## DIRECTIONS
Working from the listing below, pick each line containing the word "bien" and copy it.

◇ ◇ ◇ ◇

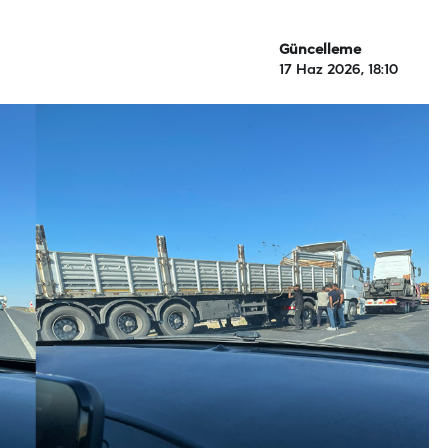
Güncelleme
17 Haz 2026, 18:10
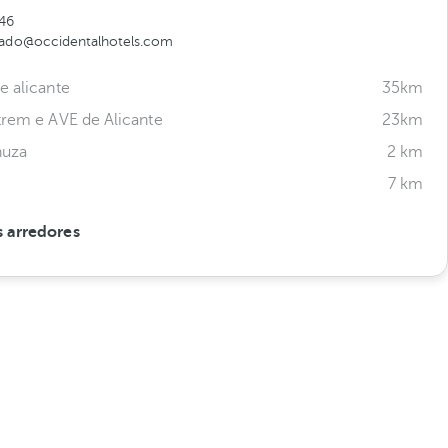
46
lado@occidentalhotels.com
e alicante
35km
trem e AVE de Alicante
23km
nuza
2 km
7 km
 arredores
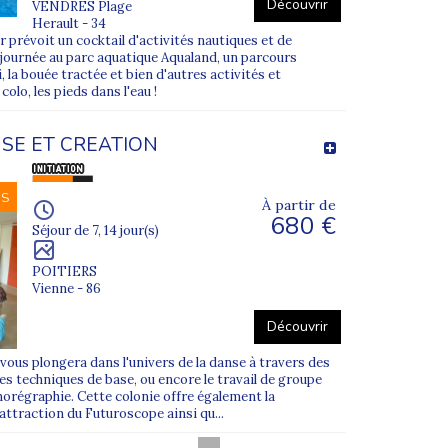
Découvrir
VENDRES Plage
Herault - 34
r prévoit un cocktail d'activités nautiques et de
journée au parc aquatique Aqualand, un parcours
i, la bouée tractée et bien d'autres activités et
lo, les pieds dans l'eau !
SE ET CREATION
NS
À partir de
680 €
Séjour de 7, 14 jour(s)
POITIERS
Vienne - 86
Découvrir
vous plongera dans l'univers de la danse à travers des
s techniques de base, ou encore le travail de groupe
horégraphie. Cette colonie offre également la
'attraction du Futuroscope ainsi qu...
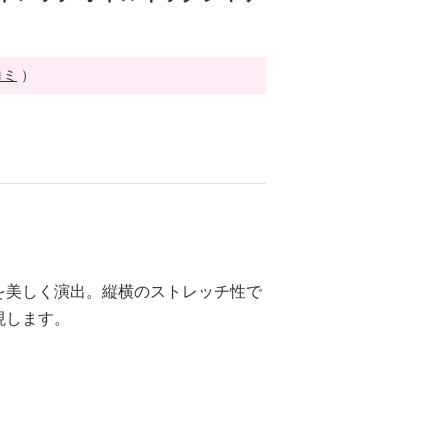
コミ
）
を美しく演出。縦横のストレッチ性で
現します。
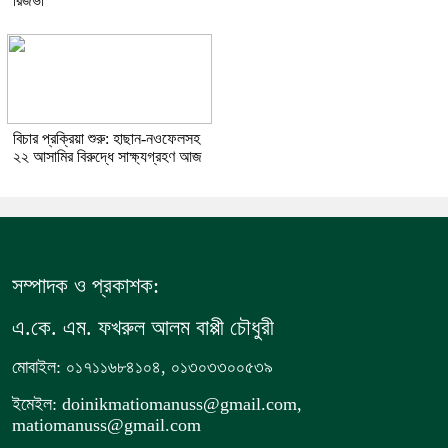
রিজভী
বিচার প্রক্রিয়া শুরু: হাছান-নওফেলসহ
২২ আসামির বিরুদ্ধে সাক্ষ্যগ্রহণ আজ
সম্পাদক ও প্রকাশক:
এ.কে. এম. ফখরুল আলম বাপ্পী চৌধুরী
মোবাইল: ০১৭১১৬৮৪১০৪, ০১৩০৩৩০০৫৩৯
ইমেইল: doinikmatiomanuss@gmail.com,
matiomanuss@gmail.com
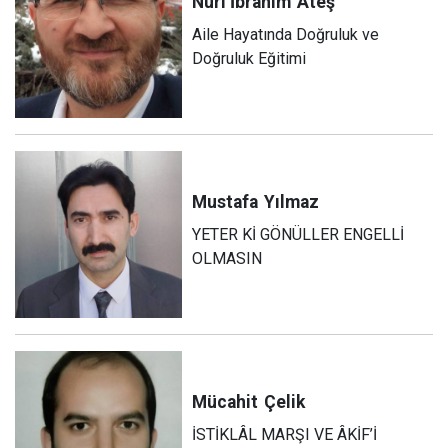
Nuri İbrahim
Ateş
Aile Hayatında Doğruluk ve
Doğruluk Eğitimi
Mustafa
Yılmaz
YETER Kİ GÖNÜLLER ENGELLİ
OLMASIN
Mücahit
Çelik
İSTİKLÂL MARŞI VE ÂKİF’İ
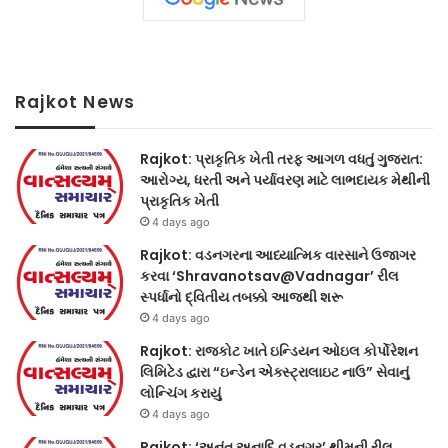
Rajkot News
Rajkot: પ્રાકૃતિક ખેતી તરફ આગળ વધતું ગુજરાત:
આરોગ્ય, ધરતી અને પર્યાવરણ માટે લાભદાયક મેથીની
પ્રાકૃતિક ખેતી
4 days ago
Rajkot: વડનગરના આધ્યાત્મિક વારસાને ઉજાગર
કરવા ‘Shravanotsav@Vadnagar’ રીલ
સ્પર્ધાનો દ્વિતીય તબક્કો આજથી શરૂ
4 days ago
Rajkot: રાજકોટ ખાતે ઇન્ડિયન ઓઇલ કોર્પોરેશન
લિમિટેડ દ્વારા “ઇન્ડેન એક્સ્ટ્રાલાઇટ નાઉ” સેવાનું
લોન્ચિંગ કરાયું
4 days ago
Rajkot: ‘અનંત અનાદિ વડનગર’ થીમની રીલ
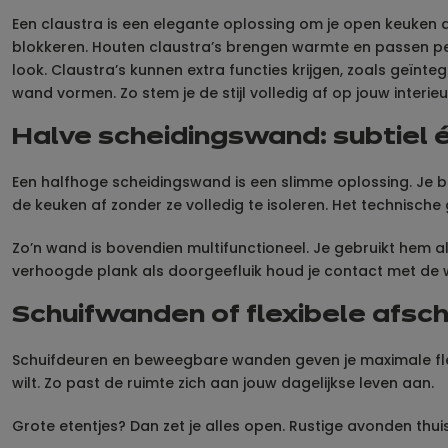
Een claustra is een elegante oplossing om je open keuken af
blokkeren. Houten claustra’s brengen warmte en passen perf
look. Claustra’s kunnen extra functies krijgen, zoals geïn
wand vormen. Zo stem je de stijl volledig af op jouw interi
Halve scheidingswand: subtiel é
Een halfhoge scheidingswand is een slimme oplossing. Je be
de keuken af zonder ze volledig te isoleren. Het technische g
Zo’n wand is bovendien multifunctioneel. Je gebruikt hem a
verhoogde plank als doorgeefluik houd je contact met de w
Schuifwanden of flexibele afsc
Schuifdeuren en beweegbare wanden geven je maximale flexibi
wilt. Zo past de ruimte zich aan jouw dagelijkse leven aan.
Grote etentjes? Dan zet je alles open. Rustige avonden thuis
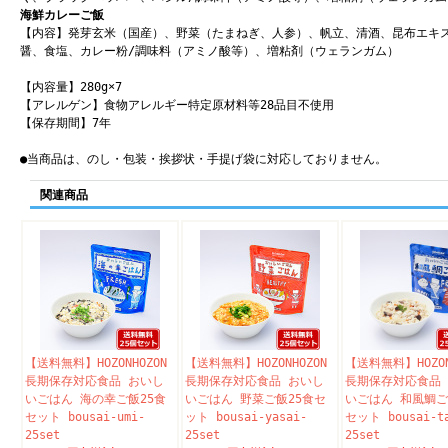
海鮮カレーご飯
【内容】発芽玄米（国産）、野菜（たまねぎ、人参）、帆立、清酒、昆布エキ
醤、食塩、カレー粉/調味料（アミノ酸等）、増粘剤（ウェランガム）
【内容量】280g×7
【アレルゲン】食物アレルギー特定原材料等28品目不使用
【保存期間】7年
●当商品は、のし・包装・挨拶状・手提げ袋に対応しておりません。
関連商品
【送料無料】HOZONHOZON
【送料無料】HOZONHOZON
【送料無料】HOZON
長期保存対応食品 おいし
長期保存対応食品 おいし
長期保存対応食品
いごはん 海の幸ご飯25食
いごはん 野菜ご飯25食セ
いごはん 和風鯛ご
セット bousai-umi-
ット bousai-yasai-
セット bousai-t
25set
25set
25set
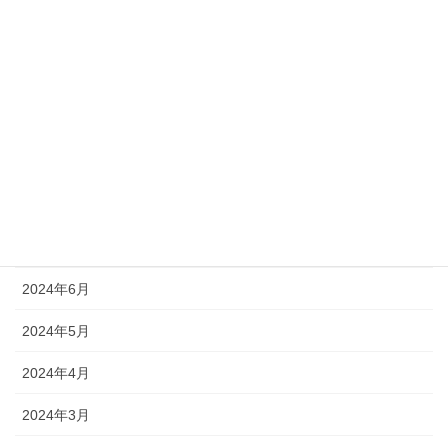
2024年12月
2024年11月
2024年10月
2024年9月
2024年8月
2024年7月
2024年6月
2024年5月
2024年4月
2024年3月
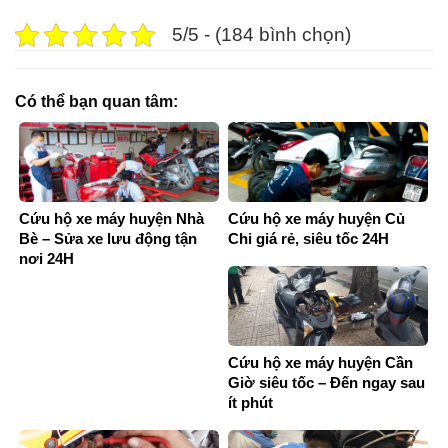
5/5 - (184 bình chọn)
Có thể bạn quan tâm:
Cứu hộ xe máy huyện Nhà
Cứu hộ xe máy huyện Củ
Bè – Sửa xe lưu động tận
Chi giá rẻ, siêu tốc 24H
nơi 24H
Cứu hộ xe máy huyện Cần
Giờ siêu tốc – Đến ngay sau
ít phút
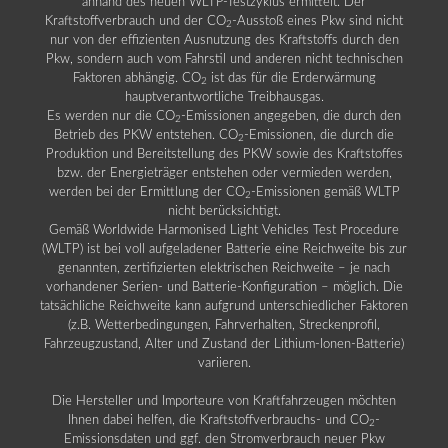
anhand des neuen WLTP-Testzyklus ermittelt. Der
Kraftstoffverbrauch und der CO
-Ausstoß eines Pkw sind nicht
2
nur von der effizienten Ausnutzung des Kraftstoffs durch den
Pkw, sondern auch vom Fahrstil und anderen nicht technischen
Faktoren abhängig. CO
ist das für die Erderwärmung
2
hauptverantwortliche Treibhausgas.
Es werden nur die CO
-Emissionen angegeben, die durch den
2
Betrieb des PKW entstehen. CO
-Emissionen, die durch die
2
Produktion und Bereitstellung des PKW sowie des Kraftstoffes
bzw. der Energieträger entstehen oder vermieden werden,
werden bei der Ermittlung der CO
-Emissionen gemäß WLTP
2
nicht berücksichtigt.
Gemäß Worldwide Harmonised Light Vehicles Test Procedure
(WLTP) ist bei voll aufgeladener Batterie eine Reichweite bis zur
genannten, zertifizierten elektrischen Reichweite – je nach
vorhandener Serien- und Batterie-Konfiguration – möglich. Die
tatsächliche Reichweite kann aufgrund unterschiedlicher Faktoren
(z.B. Wetterbedingungen, Fahrverhalten, Streckenprofil,
Fahrzeugzustand, Alter und Zustand der Lithium-Ionen-Batterie)
variieren.
Die Hersteller und Importeure von Kraftfahrzeugen möchten
Ihnen dabei helfen, die Kraftstoffverbrauchs- und CO
-
2
Emissionsdaten und ggf. den Stromverbrauch neuer Pkw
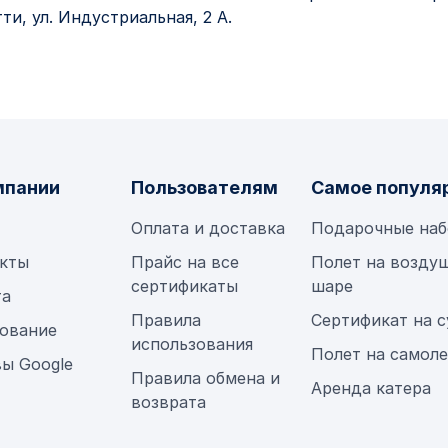
ти, ул. Индустриальная, 2 А.
мпании
Пользователям
Самое популя
Оплата и доставка
Подарочные на
кты
Прайс на все
Полет на возду
сертификаты
шаре
та
Правила
Сертификат на 
ование
использования
Полет на самол
ы Google
Правила обмена и
Аренда катера
возврата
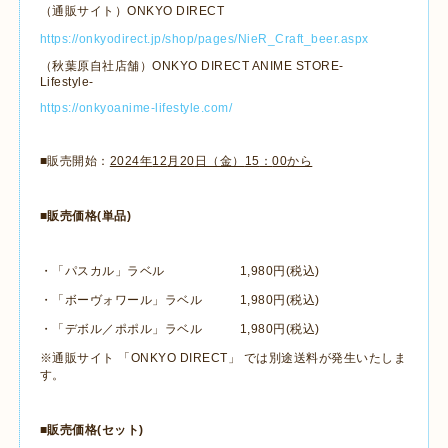
（通販サイト）
ONKYO DIRECT
https://onkyodirect.jp/shop/pages/NieR_Craft_beer.aspx
（秋葉原自社店舗）
ONKYO DIRECT ANIME STORE-
Lifestyle-
https://onkyoanime-lifestyle.com/
■販売開始：
2024
年
12
月
20
日（金）
15
：
00
から
■販売価格
(
単品
)
・「パスカル」ラベル
1,980
円
(
税込)
・「ボーヴォワール」ラベル
1,980
円
(
税込
)
・「デボル／ポポル」ラベル
1,980
円
(
税込
)
※通販サイト 「
ONKYO DIRECT
」 では別途送料が発生いたしま
す。
■販売価格
(
セット
)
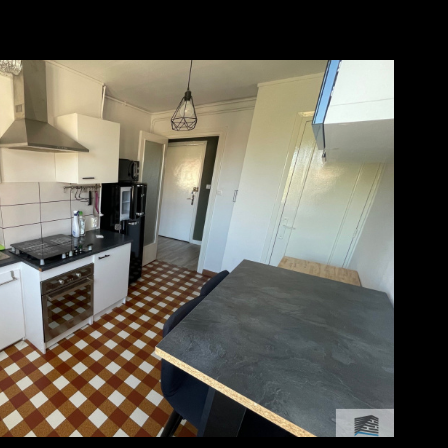
voir le
bien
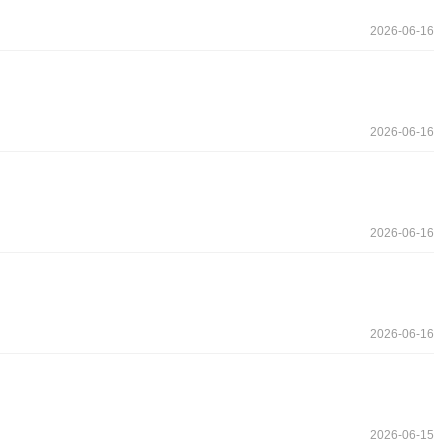
2026-06-16
2026-06-16
2026-06-16
2026-06-16
2026-06-15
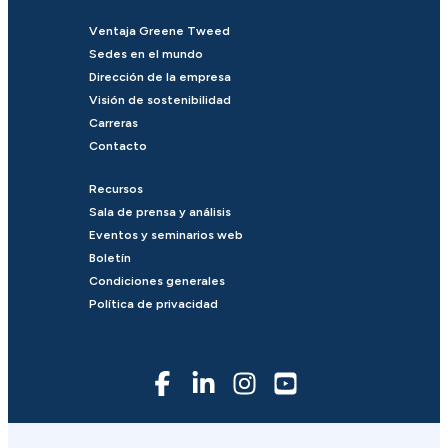
Ventaja Greene Tweed
Sedes en el mundo
Dirección de la empresa
Visión de sostenibilidad
Carreras
Contacto
Recursos
Sala de prensa y análisis
Eventos y seminarios web
Boletín
Condiciones generales
Política de privacidad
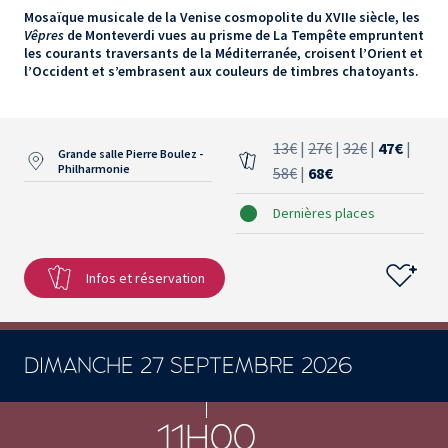
Mosaïque musicale de la Venise cosmopolite du XVIIe siècle, les
Vêpres
de Monteverdi vues au prisme de La Tempête empruntent
les courants traversants de la Méditerranée, croisent l’Orient et
l’Occident et s’embrasent aux couleurs de timbres chatoyants.
13€
|
27€
|
32€
|
47€
|
Grande salle Pierre Boulez -
Philharmonie
58€
|
68€
Dernières places
Infos et réservation
DIMANCHE 27 SEPTEMBRE 2026
CONCERTS ET SPECTACLES
11H00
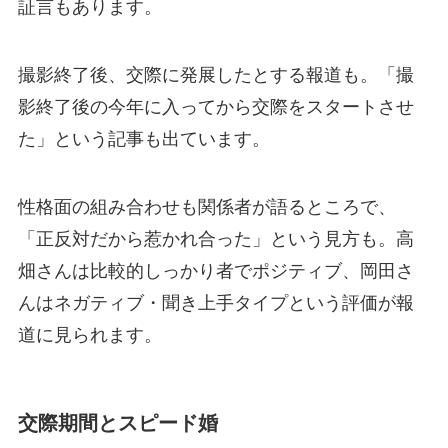
証言もあります。
撮影終了後、交際に発展したとする報道も。「撮
影終了後の今年に入ってから交際をスタートさせ
た」という記事も出ています。
性格面の組み合わせも関係者が語るところで、
「正反対だから惹かれ合った」という見方も。高
畑さんは比較的しっかり者でポジティブ、岡田さ
んはネガティブ・聞き上手タイプという評価が報
道に見られます。
交際期間とスピード婚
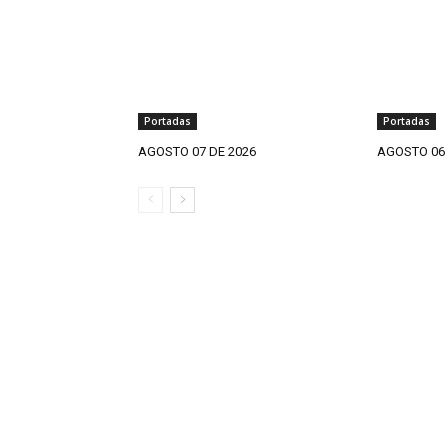
Portadas
Portadas
AGOSTO 07 DE 2026
AGOSTO 06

◇ ◇ ◇ ◇

## RESULT OF THIS TASK
i, la bouée tractée et bien d'autres activités et
bien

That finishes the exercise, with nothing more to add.